Another study using ultrasonography compared the frequency of discontinuities in the OO muscle in 525 unaffected relatives of individuals with non-CL/P versus 257 unaffected controls. [41] OO muscle discontinuities were observed in 10% of the non-CL/P relatives, compared with 5.8% of the controls—a statistically significant increase. Male relatives had a higher rate of discontinuities than male controls (12% vs 3.2%). Female relatives also had a higher rate of discontinuities than female controls, but the increase was not statistically significant (8.9% vs 7.4%).

These data confirm the hypothesis that subepithelial OO muscle defects are a mild manifestation of the CL phenotype. Identification of subepithelial OO muscle defects may be important in a clinical setting as a means of providing more accurate recurrence risk estimates to relatives in cleft families. Furthermore, the expansion of the non-CL/P phenotypic spectrum should improve the power of genetic studies.

When cleft lip continues from the foramen incisivum further through the sutura palatina in the middle of the palate, a cleft lip and palate (CLP), either unilateral or bilateral, is present (see the image below).

Examples of cleft lip and palate. Examples of cleft lip and palate.

A wide range of severity may be observed. The cleft line may be interrupted by soft (skin or mucosa) bridges, hard (bone) bridges, or both, corresponding to a diagnosis of an incomplete cleft. This occurs in unilateral and bilateral cleft lip and palate.

Cleft palate

Cleft palate (CP; see the images below) is etiologically and embryologically different from CL/P.
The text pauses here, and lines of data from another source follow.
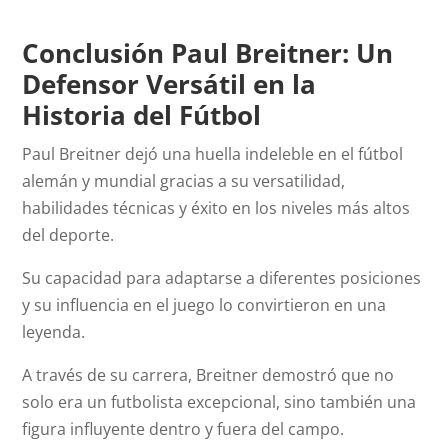
Conclusión Paul Breitner: Un
Defensor Versátil en la
Historia del Fútbol
Paul Breitner dejó una huella indeleble en el fútbol
alemán y mundial gracias a su versatilidad,
habilidades técnicas y éxito en los niveles más altos
del deporte.
Su capacidad para adaptarse a diferentes posiciones
y su influencia en el juego lo convirtieron en una
leyenda.
A través de su carrera, Breitner demostró que no
solo era un futbolista excepcional, sino también una
figura influyente dentro y fuera del campo.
Examples of cleft palate. Examples of cleft palate.
Submucous cleft palate. Submucous cleft palate.

Several subtypes of CP can be diagnosed on the basis of severity. The uvula is the place where the minimal form of clefting of the palate is observed. (However, a relatively high prevalence of this anomaly in the general population suggests that a certain proportion may represent the very far end of a normal variability.) A more severe form is a cleft of the soft palate. A complete CP constitutes a cleft of the hard palate, soft palate, and cleft uvula. The clefting posterior to the incisive foramen is defined as a cleft of secondary palate (see the image below).

Examples of cleft palate. Examples of cleft palate.
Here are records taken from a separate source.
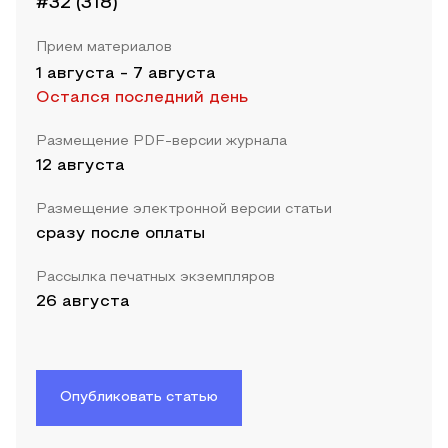
#32 (318)
Прием материалов
1 августа
-
7 августа
Остался последний день
Размещение PDF-версии журнала
12 августа
Размещение электронной версии статьи
сразу после оплаты
Рассылка печатных экземпляров
26 августа
Опубликовать статью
In a significant proportion of patients, the cleft of the hard palate is covered by mucosa and continues through the soft palate, forming a so-called submucous CP. A submucous CP may occur in the hard palate only and continue to the open cleft of the soft palate, or it may occur as a submucous cleft of the soft palate with or without a notch into the hard palate. Careful clinical examination may reveal a blue triangle in continuation of the cleft of the soft palate, which represents a cleft of the bone palate underneath mucosa (see the image below).
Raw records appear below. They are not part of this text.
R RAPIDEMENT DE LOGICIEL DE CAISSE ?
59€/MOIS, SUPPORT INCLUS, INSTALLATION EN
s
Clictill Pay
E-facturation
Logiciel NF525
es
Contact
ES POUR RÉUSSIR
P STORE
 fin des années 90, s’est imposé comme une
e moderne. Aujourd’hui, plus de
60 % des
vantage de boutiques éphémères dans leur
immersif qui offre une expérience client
Submucous cleft palate. Submucous cleft palate.

The palate cleft may take two distinguishable forms: a V shape, which is most common in isolated clefts, or a U shape, which is most common in Robin sequence (see Pierre Robin Malformation) and in syndromic clefts.

The CP posterior to the incisive foramen is defined as the cleft of the secondary palate. CL and cleft of the palate anterior to the incisive foramen (unilateral or bilateral) is defined as the cleft of primary palate (thus, in bilateral CL, premaxilla is separated from lateral palatal segments). The bifid uvula is a sign that adenoidectomy may result in hypernasal speech if a complete adenoidectomy is done.